Proprio sul territorio, come è ben comprensibile, si gioca quindi una delle partite più importanti. E’ qui, ha sottolineato Valeria Messina (Simg), che si gioca la partita della formazione degli stessi medici di medicina generale. E’ qui, ha sintetizzato Annarita Frullini (coordinatrice dell’Osservatorio FNOM per la professione al feminile), che si svolgono già molteplici attività (a Messina un osservatorio avviato già nel 2006; in Puglia un tavolo tecnico creato dall’Ares, a Torino una serie di attività concertate tra i vari soggetti di assistenza sanitaria e professionali, in Toscana e Abruzzo molte attività formative; senza dimenticare la funzione importante dell’Associazione donne medico), che la FNOM ha registrato in una recente ricognizione a tutto campo.
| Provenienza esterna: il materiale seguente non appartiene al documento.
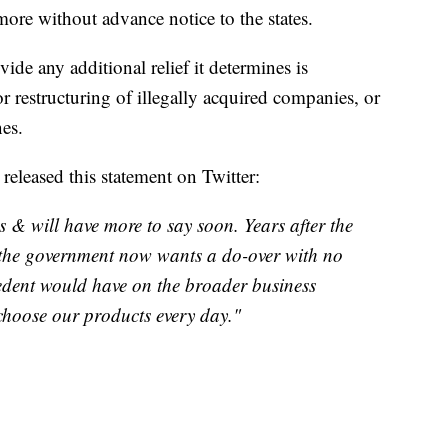
more without advance notice to the states.
vide any additional relief it determines is
or restructuring of illegally acquired companies, or
nes.
eleased this statement on Twitter:
 & will have more to say soon. Years after the
 the government now wants a do-over with no
cedent would have on the broader business
hoose our products every day."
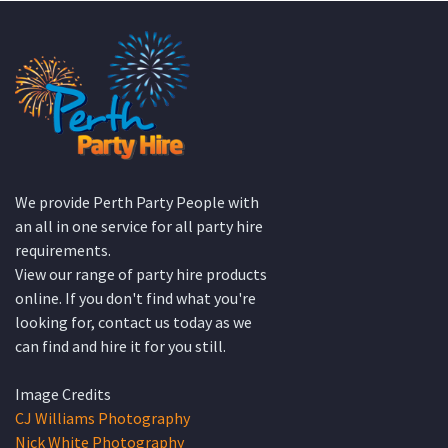
We provide Perth Party People with
an all in one service for all party hire
requirements.
View our range of party hire products
online. If you don't find what you're
looking for, contact us today as we
can find and hire it for you still.
Image Credits
CJ Williams Photography
Nick White Photography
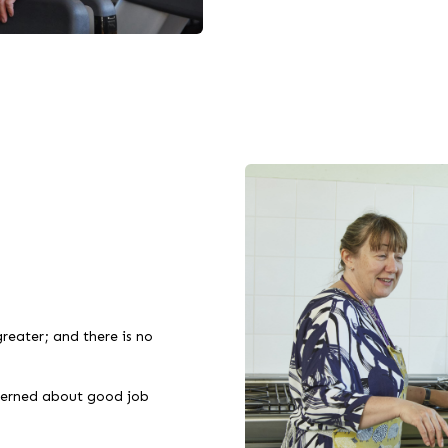
reater; and there is no
ncerned about good job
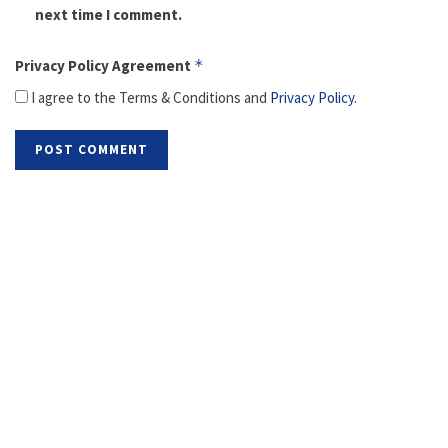
next time I comment.
Privacy Policy Agreement
*
I agree to the Terms & Conditions and
Privacy Policy
.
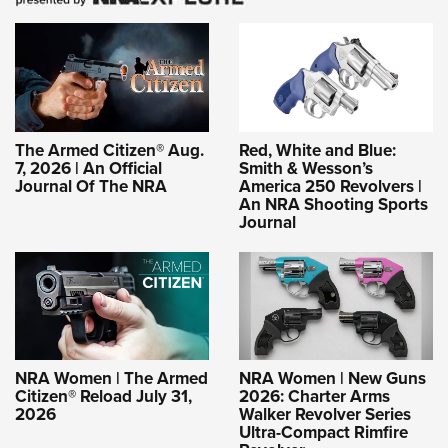
The Armed Citizen® Aug.
Red, White and Blue:
7, 2026 | An Official
Smith & Wesson’s
Journal Of The NRA
America 250 Revolvers |
An NRA Shooting Sports
Journal
NRA Women | The Armed
NRA Women | New Guns
Citizen® Reload July 31,
2026: Charter Arms
2026
Walker Revolver Series
Ultra-Compact Rimfire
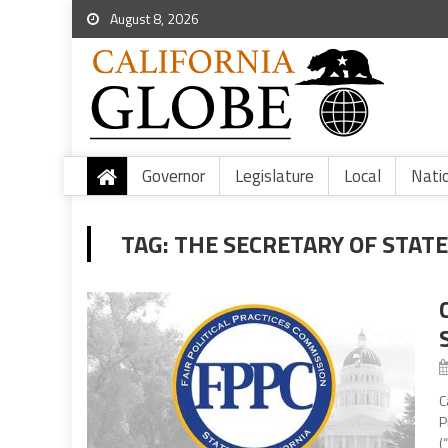
August 8, 2026
Governor
Legislature
Local
Nati
TAG:
THE SECRETARY OF STATE
C
P
(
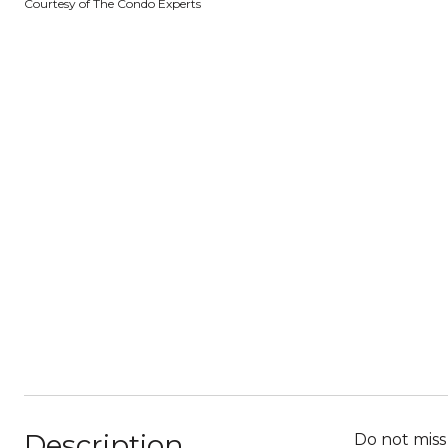
Courtesy of The Condo Experts
Description
Do not miss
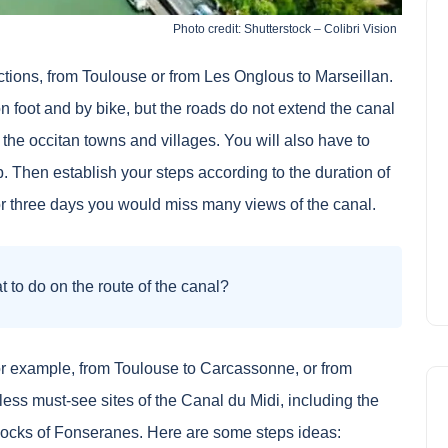
Photo credit: Shutterstock – Colibri Vision
ctions, from Toulouse or from Les Onglous to Marseillan.
on foot and by bike, but the roads do not extend the canal
 the occitan towns and villages. You will also have to
 Then establish your steps according to the duration of
or three days you would miss many views of the canal.
 to do on the route of the canal?
 For example, from Toulouse to Carcassonne, or from
ess must-see sites of the Canal du Midi, including the
locks of Fonseranes. Here are some steps ideas:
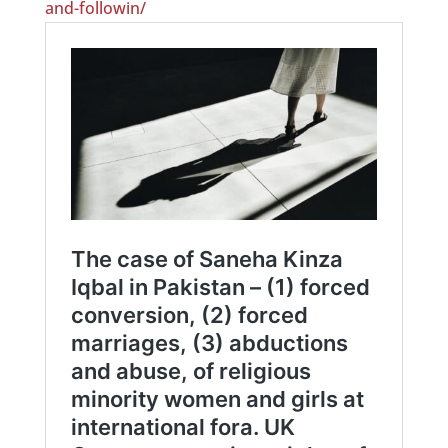
and-followin/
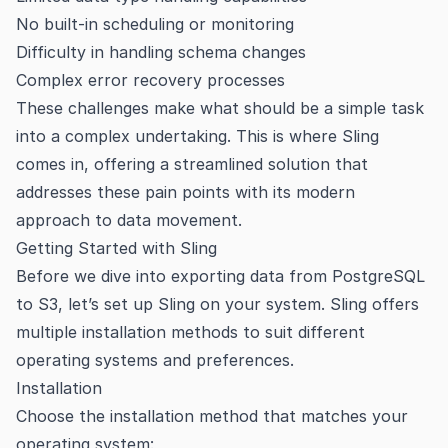
No built-in scheduling or monitoring
Difficulty in handling schema changes
Complex error recovery processes
These challenges make what should be a simple task
into a complex undertaking. This is where Sling
comes in, offering a streamlined solution that
addresses these pain points with its modern
approach to data movement.
Getting Started with Sling
Before we dive into exporting data from PostgreSQL
to S3, let’s set up Sling on your system. Sling offers
multiple installation methods to suit different
operating systems and preferences.
Installation
Choose the installation method that matches your
operating system:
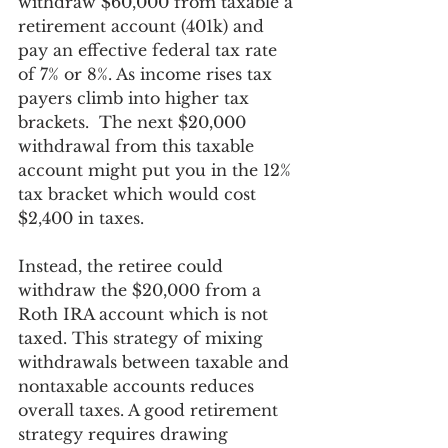
withdraw $60,000 from taxable a 
retirement account (401k) and 
pay an effective federal tax rate 
of 7% or 8%. As income rises tax 
payers climb into higher tax 
brackets.  The next $20,000 
withdrawal from this taxable 
account might put you in the 12% 
tax bracket which would cost 
$2,400 in taxes. 
Instead, the retiree could 
withdraw the $20,000 from a 
Roth IRA account which is not 
taxed. This strategy of mixing 
withdrawals between taxable and 
nontaxable accounts reduces 
overall taxes. A good retirement 
strategy requires drawing 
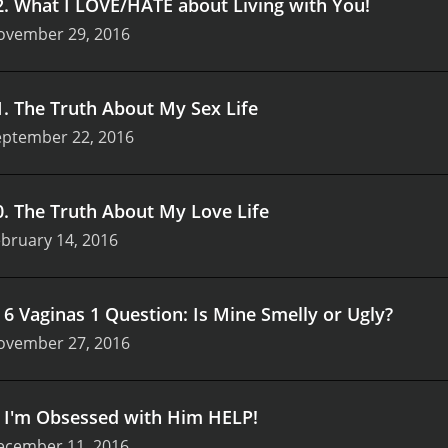
2
.
What I LOVE/HATE about Living with You!
ovember 29, 2016
1
.
The Truth About My Sex Life
eptember 22, 2016
0
.
The Truth About My Love Life
bruary 14, 2016
.
6 Vaginas 1 Question: Is Mine Smelly or Ugly?
ovember 27, 2016
.
I'm Obsessed with Him HELP!
ecember 11, 2016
Ma se sul piano territoriale molto è già in atto (anche se non abbastanza), su quello delle prospettive di politica sanitaria nazionale qualcosa di radicale deve accadere. Qualcosa che secondo Flavia Franconi potrebbe essere quel Piano nazionale di cui si rendeva conto già in apertura di questo report; qualcosa – ha sottolineato Amedeo Bianco – che deve però coinvolgere principi, norme e categorie della sperimentazione e quindi deve accadere a livello internazionale; qualcosa – è stata la chiusura di De Biasi – che deve necessariamente vedere la partecipazione attiva delle aziende farmaceutiche “che devono entrare in una fase di presa di coscienza definitiva dell’importanza di uscire dalle vecchie logiche per cui pensano di curare solo pazienti-uomini”. Osservazione finale che ha chiuso idealmente il cerchio con l’intervento iniziale di Monica Toraldo di Francia (comitato nazionale di bioetica), che aveva sottolineato l’importanza di trials genere-oriented, quale primo passo reale e fattivo verso un’autentica medicina personalizzata.